» **What the task requires**: The following entries should be restated word for word, pictures excluded.

------------------------------

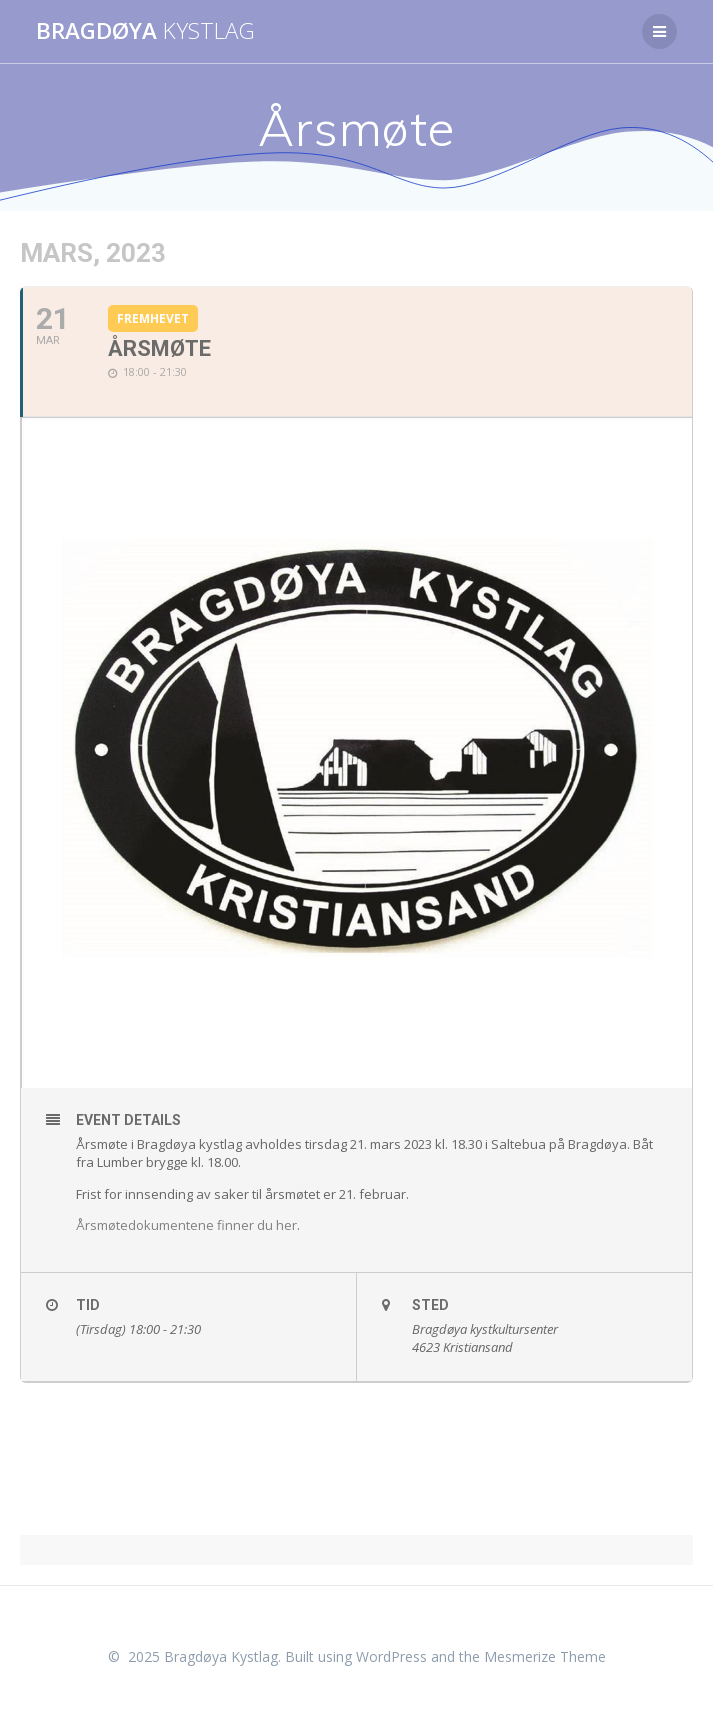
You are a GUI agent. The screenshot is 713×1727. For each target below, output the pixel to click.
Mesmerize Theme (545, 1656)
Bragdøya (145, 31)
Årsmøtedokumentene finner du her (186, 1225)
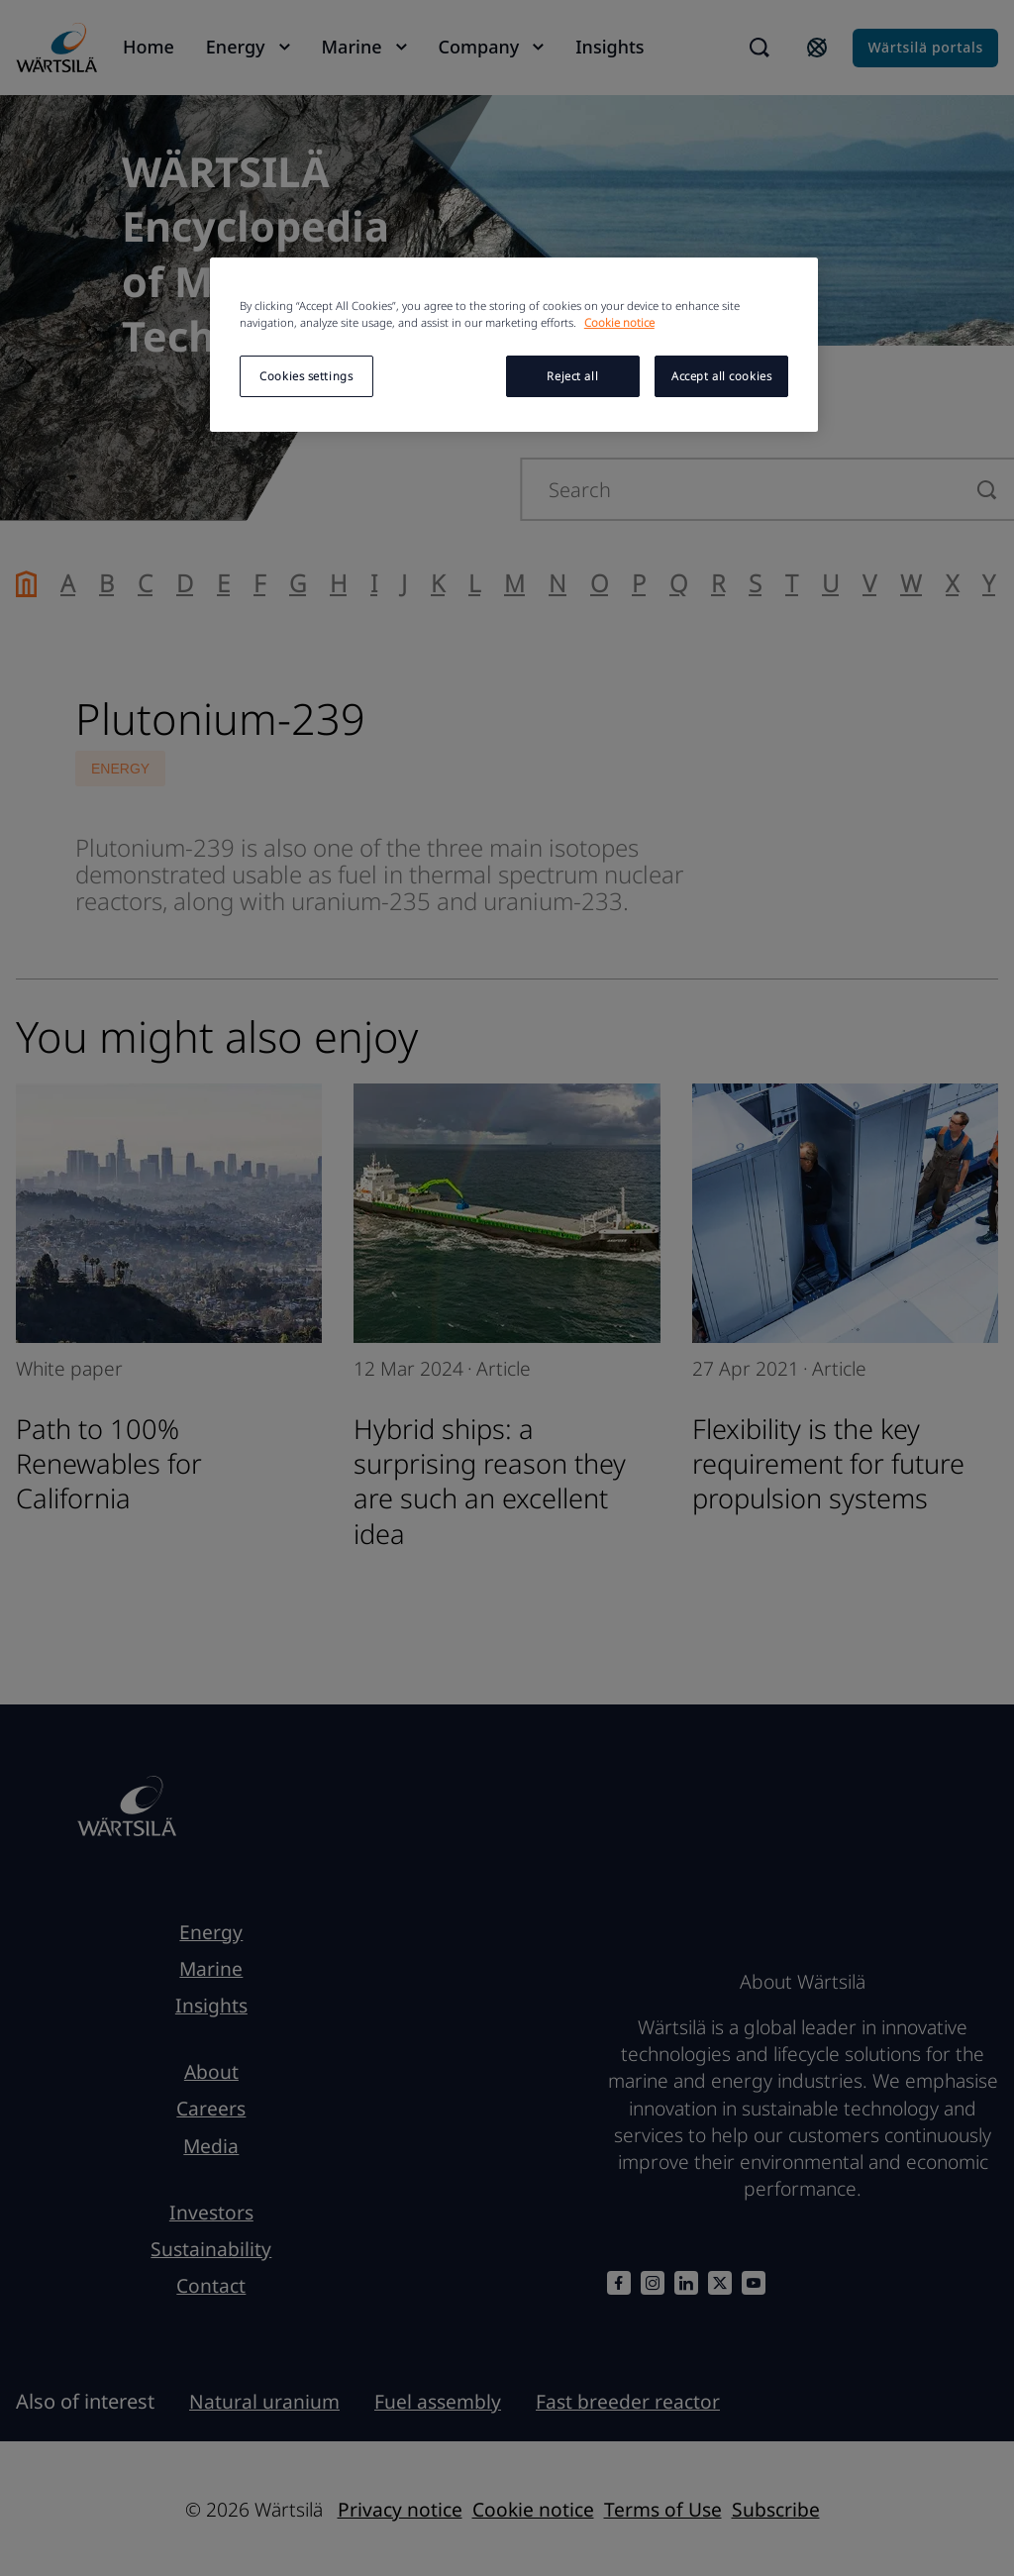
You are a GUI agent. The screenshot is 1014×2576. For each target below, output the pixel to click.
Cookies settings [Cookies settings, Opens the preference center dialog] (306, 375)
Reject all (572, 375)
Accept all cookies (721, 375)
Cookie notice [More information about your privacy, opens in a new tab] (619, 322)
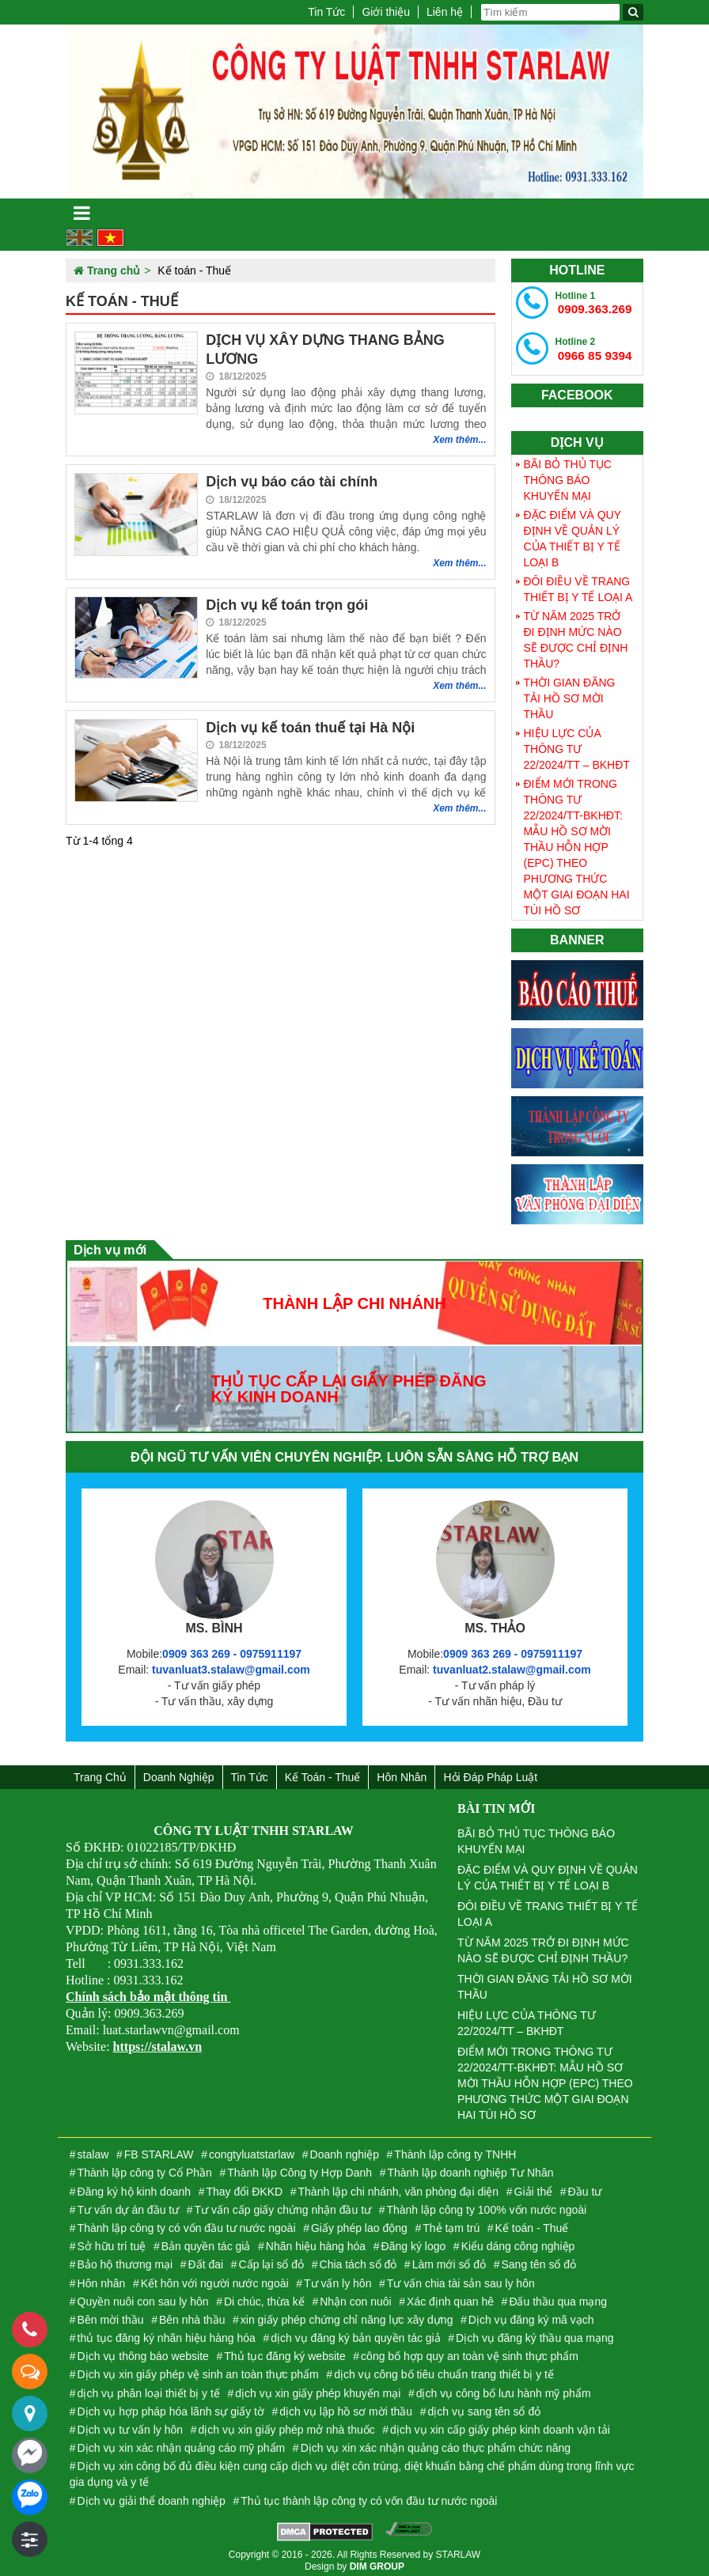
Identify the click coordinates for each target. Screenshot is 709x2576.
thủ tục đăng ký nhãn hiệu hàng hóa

------------------------------

» **Response below**:
You are a GUI agent. The screenshot is 713×1727. For each target below, output the pixel to click.
Mesmerize Theme (545, 1656)
Bragdøya (145, 31)
Årsmøtedokumentene finner du her (186, 1225)
You are a GUI agent. The screenshot is 1014×2576. For each target below, output the pixel to click.
Cookies settings [Cookies settings, Opens the preference center dialog] (306, 375)
Reject all (572, 375)
Accept all cookies (721, 375)
Cookie notice [More information about your privacy, opens in a new tab] (619, 322)
Identify the click coordinates for each target. Screenshot is 709x2576.
thủ tục đăng ký nhãn hiệu hàng hóa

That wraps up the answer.